Gene tagging in Trypanosoma cruzi.

CANTALUPI, MARISOL; PERUGORIA, GONZALO; BOUVIER, LEÓN A.; NIEMIROWICZ, GABRIELA T.

La Plata

Congreso; XXXIV Reunión Anual de la Sociedad Argentina de Protozoología; 2023

Sociedad Argentina de Protozoología

Genome editing techniques are essential to understand different biological and cellular processes. Historically, genetic manipulation of Trypanosoma cruzi has been challenging compared to other pathogenic protozoans.Nowadays, most gene tagging strategies available rely on vectors that overexpress the protein of interest or on CRISPR/Cas9-based gene insertion methodologies. Both these options demand considerable time and technical expertise. Additionally, the use of pre-established T. cruzi cell lines are occasionally essential. To overcome these limitations, we devised a simple PCR-based strategy to target different chromosomal loci for the insertion of different epitope tags. To test this approach, we constructed a series of template plasmids that carry the mEGFP reporter and the neomycin or the blasticidin S resistance genes.
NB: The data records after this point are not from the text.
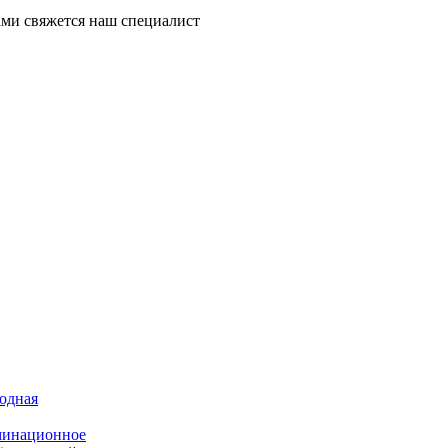
ми свяжется наш специалист
иодная
минационное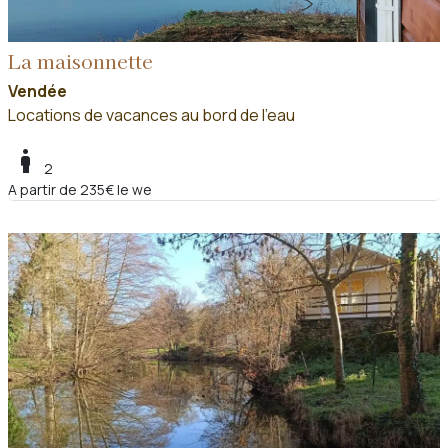
La maisonnette
Vendée
Locations de vacances au bord de l'eau
boy
2
A partir de 235€ le we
These DNA segments were spliced by overlap extension PCR into a single molecule with homologous sections derived from the targeted gene, producing C-terminal fusions. To investigate the performance of this method, we generate an epimastigote cell line that constitutively expresses the mCherry fluorescent protein using the pROCK vector. This gene was interrupted with the mEGFP sequence employing genetic constructs with different recombination length. Using this strategy, after four weeks of selection, approximately 95% of the transgenic epimastigote population lost the expression of the mCherry protein. Cloned cell lines analysis by PCR followed by DNA sequencing indicated that the constructs had accurately integrated into the mCherry locus. Moreover, we were able to detect mEGFP protein expression by Western blot and flow cytometry analysis. In contrast to much more complex approaches, the strategies presented herein only require elemental and broadly available molecular biology techniques and constitute a cost and time-efficient alternative for the endogenous labeling of genes in T. cruzi.